What the task asks >>
Produce a verbatim copy of the following records, leaving out all pictures.

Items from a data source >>
===

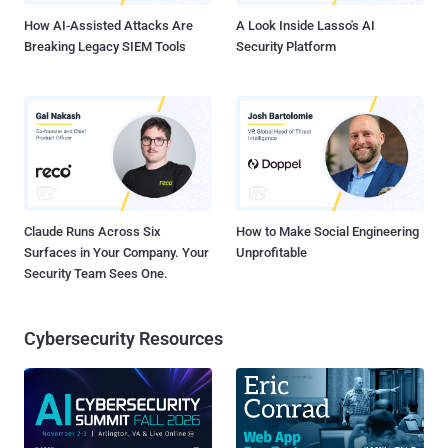
How AI-Assisted Attacks Are
A Look Inside Lasso's AI
Breaking Legacy SIEM Tools
Security Platform
Claude Runs Across Six
How to Make Social Engineering
Surfaces in Your Company. Your
Unprofitable
Security Team Sees One.
Cybersecurity Resources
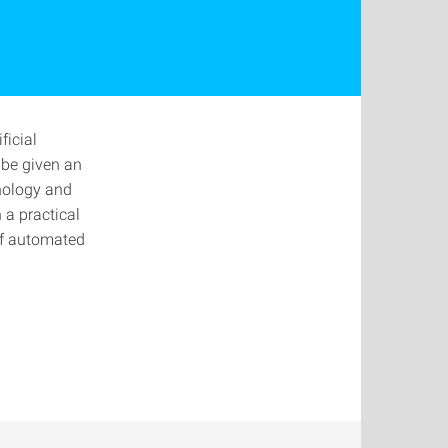
ficial
 be given an
hnology and
 a practical
of automated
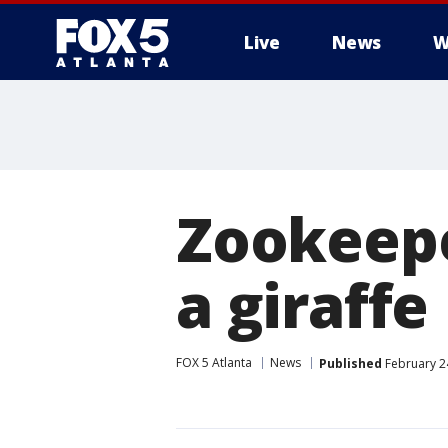
Live
News
W
Zookeepe
a giraffe
FOX 5 Atlanta
News
Published
February 24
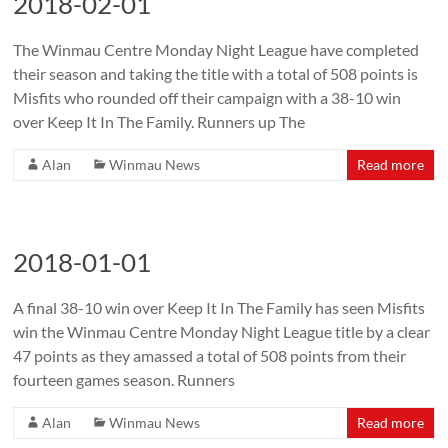
2018-02-01
The Winmau Centre Monday Night League have completed
their season and taking the title with a total of 508 points is
Misfits who rounded off their campaign with a 38-10 win
over Keep It In The Family. Runners up The
Alan
Winmau News
Read more
2018-01-01
A final 38-10 win over Keep It In The Family has seen Misfits
win the Winmau Centre Monday Night League title by a clear
47 points as they amassed a total of 508 points from their
fourteen games season. Runners
Alan
Winmau News
Read more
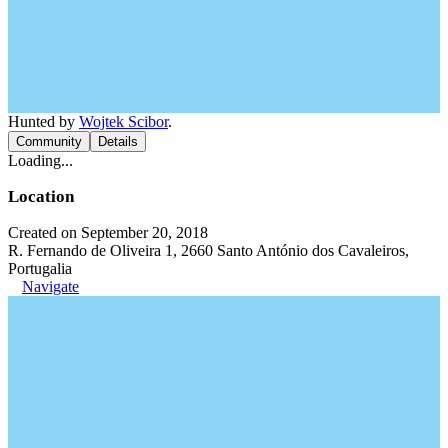
Hunted by
Wojtek Scibor
.
Community
Details
Loading...
Location
Created on September 20, 2018
R. Fernando de Oliveira 1, 2660 Santo António dos Cavaleiros,
Portugalia
Navigate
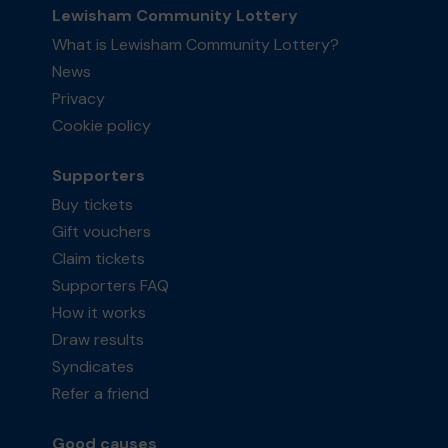
Lewisham Community Lottery
What is Lewisham Community Lottery?
News
Privacy
Cookie policy
Supporters
Buy tickets
Gift vouchers
Claim tickets
Supporters FAQ
How it works
Draw results
Syndicates
Refer a friend
Good causes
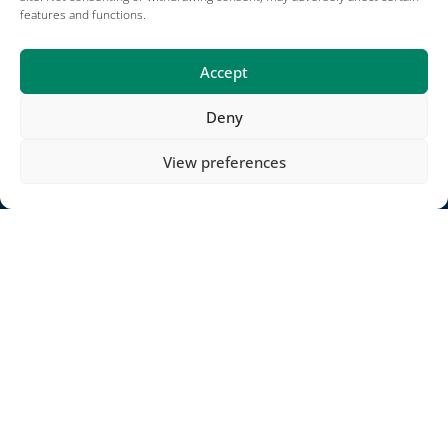
Bank Account: Raiffeisenbank Weiz-Anger BLZ 38187
features and functions.
IBAN: AT36 3818 7000 0504 4607
SWIFT/BIC RZSTAT2G187
Accept
Deny
Projects
View preferences
Careers
Terms of Use
Impressum
Projects
Contact
Publications
Terms and conditions
Impressum
Jadeberg partners
Copyright © 2025 METOS® by Pessl Instruments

===

Output for this exercise >>
How AI-Assisted Attacks Are
A Look Inside Lasso's AI
Breaking Legacy SIEM Tools
Security Platform
Claude Runs Across Six
How to Make Social Engineering
Surfaces in Your Company. Your
Unprofitable
Security Team Sees One.
Cybersecurity Resources
ficial
 be given an
hnology and
 a practical
of automated
Live
News
W
Zookeepe
a giraffe
FOX 5 Atlanta
News
Published
February 24
2018-02-01
The Winmau Centre Monday Night League have completed
their season and taking the title with a total of 508 points is
Misfits who rounded off their campaign with a 38-10 win
over Keep It In The Family. Runners up The
Alan
Winmau News
Read more
2018-01-01
A final 38-10 win over Keep It In The Family has seen Misfits
win the Winmau Centre Monday Night League title by a clear
47 points as they amassed a total of 508 points from their
fourteen games season. Runners
Alan
Winmau News
Read more
Hunted by
Wojtek Scibor
.
Community
Details
Loading...
Location
Created on September 20, 2018
R. Fernando de Oliveira 1, 2660 Santo António dos Cavaleiros,
Portugalia
Navigate
Lewisham Community Lottery
What is Lewisham Community Lottery?
News
Privacy
Cookie policy
Supporters
Buy tickets
Gift vouchers
Claim tickets
Supporters FAQ
How it works
Draw results
Syndicates
Refer a friend
Good causes
Bank Account: Raiffeisenbank Weiz-Anger BLZ 38187
features and functions.
IBAN: AT36 3818 7000 0504 4607
SWIFT/BIC RZSTAT2G187
Accept
Deny
Projects
View preferences
Careers
Terms of Use
Impressum
Projects
Contact
Publications
Terms and conditions
Impressum
Jadeberg partners
Copyright © 2025 METOS® by Pessl Instruments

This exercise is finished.